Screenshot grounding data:
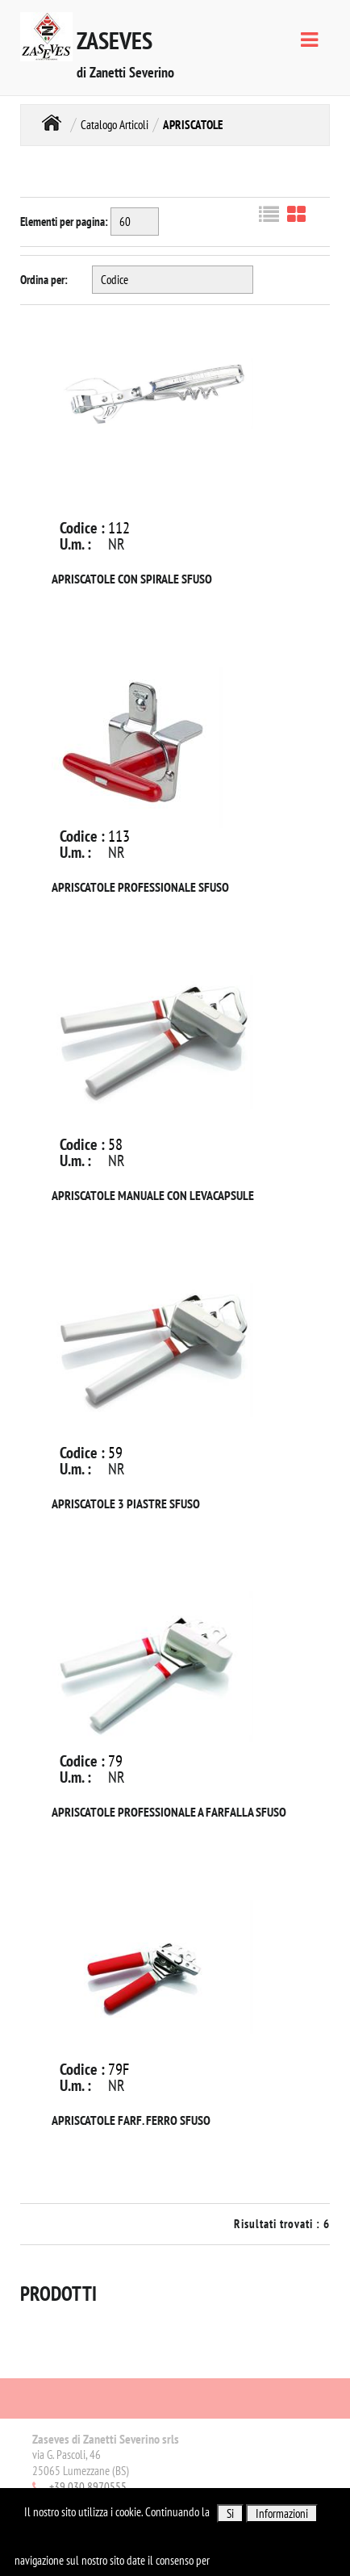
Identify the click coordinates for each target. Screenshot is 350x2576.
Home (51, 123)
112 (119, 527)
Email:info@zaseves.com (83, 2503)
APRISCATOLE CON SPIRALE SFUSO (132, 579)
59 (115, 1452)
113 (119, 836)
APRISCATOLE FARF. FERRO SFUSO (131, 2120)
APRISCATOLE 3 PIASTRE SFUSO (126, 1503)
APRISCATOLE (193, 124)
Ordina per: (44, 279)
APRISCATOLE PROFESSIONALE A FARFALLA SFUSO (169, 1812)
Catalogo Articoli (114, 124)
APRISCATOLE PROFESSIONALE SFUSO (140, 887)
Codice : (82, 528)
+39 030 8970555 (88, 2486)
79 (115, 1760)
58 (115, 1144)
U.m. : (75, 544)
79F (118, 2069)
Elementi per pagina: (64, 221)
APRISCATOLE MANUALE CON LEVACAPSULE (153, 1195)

* **Task directions**: Retype all the entries word for word; the pictures stay out.

* **Reply to the task**:
Identify the click coordinates for each target. Screenshot is 350x2576.
Home (51, 123)
112 (119, 527)
Email:info@zaseves.com (83, 2503)
APRISCATOLE CON SPIRALE SFUSO (132, 579)
59 (115, 1452)
113 (119, 836)
APRISCATOLE FARF. FERRO SFUSO (131, 2120)
APRISCATOLE 3 PIASTRE SFUSO (126, 1503)
APRISCATOLE (193, 124)
Ordina per: (44, 279)
APRISCATOLE PROFESSIONALE A FARFALLA SFUSO (169, 1812)
Catalogo Articoli (114, 124)
APRISCATOLE PROFESSIONALE SFUSO (140, 887)
Codice : (82, 528)
+39 030 8970555 (88, 2486)
79 (115, 1760)
58 (115, 1144)
U.m. : (75, 544)
79F (118, 2069)
Elementi per pagina: (64, 221)
APRISCATOLE MANUALE CON LEVACAPSULE (153, 1195)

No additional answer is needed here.